--- START ---

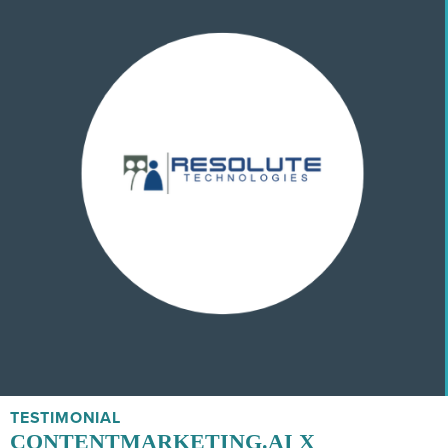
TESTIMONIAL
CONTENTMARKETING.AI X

--- END ---
--- START ---

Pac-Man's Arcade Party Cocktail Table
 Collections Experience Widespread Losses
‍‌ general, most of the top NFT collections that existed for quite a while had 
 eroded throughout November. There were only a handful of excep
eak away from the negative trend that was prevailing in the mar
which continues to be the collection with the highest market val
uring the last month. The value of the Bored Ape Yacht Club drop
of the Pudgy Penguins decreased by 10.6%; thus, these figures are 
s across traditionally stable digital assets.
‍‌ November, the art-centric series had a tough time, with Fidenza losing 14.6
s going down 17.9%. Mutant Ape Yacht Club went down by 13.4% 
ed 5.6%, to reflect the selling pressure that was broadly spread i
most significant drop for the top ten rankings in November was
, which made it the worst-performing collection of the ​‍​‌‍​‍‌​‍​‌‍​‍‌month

--- END ---
--- START ---

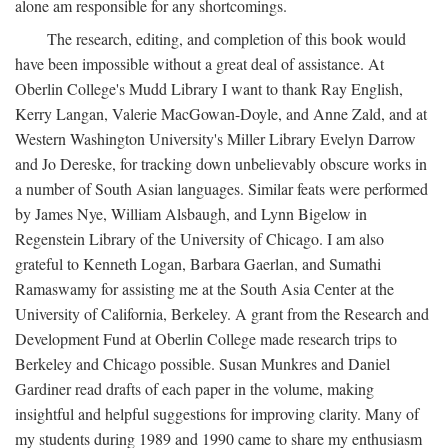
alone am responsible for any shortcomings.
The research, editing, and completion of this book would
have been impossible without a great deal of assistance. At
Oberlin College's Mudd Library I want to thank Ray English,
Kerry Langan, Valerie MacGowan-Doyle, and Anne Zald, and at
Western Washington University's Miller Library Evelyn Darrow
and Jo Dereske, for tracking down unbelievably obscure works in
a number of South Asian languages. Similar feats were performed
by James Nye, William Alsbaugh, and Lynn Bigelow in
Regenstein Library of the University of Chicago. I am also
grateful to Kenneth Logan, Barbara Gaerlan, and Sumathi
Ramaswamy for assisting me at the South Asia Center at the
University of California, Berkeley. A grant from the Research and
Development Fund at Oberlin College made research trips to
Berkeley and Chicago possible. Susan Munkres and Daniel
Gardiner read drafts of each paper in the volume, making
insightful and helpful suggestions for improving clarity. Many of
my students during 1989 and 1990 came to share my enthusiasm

--- END ---

THE PROBLEM: Of all the entries above, output exactly the lines between the one holding "most significant drop" and the one holding "of the ​‍​‌‍​‍‌​‍​‌‍​‍‌month", inclusive.

COMPLETED TASK:
most significant drop for the top ten rankings in November was
, which made it the worst-performing collection of the ​‍​‌‍​‍‌​‍​‌‍​‍‌month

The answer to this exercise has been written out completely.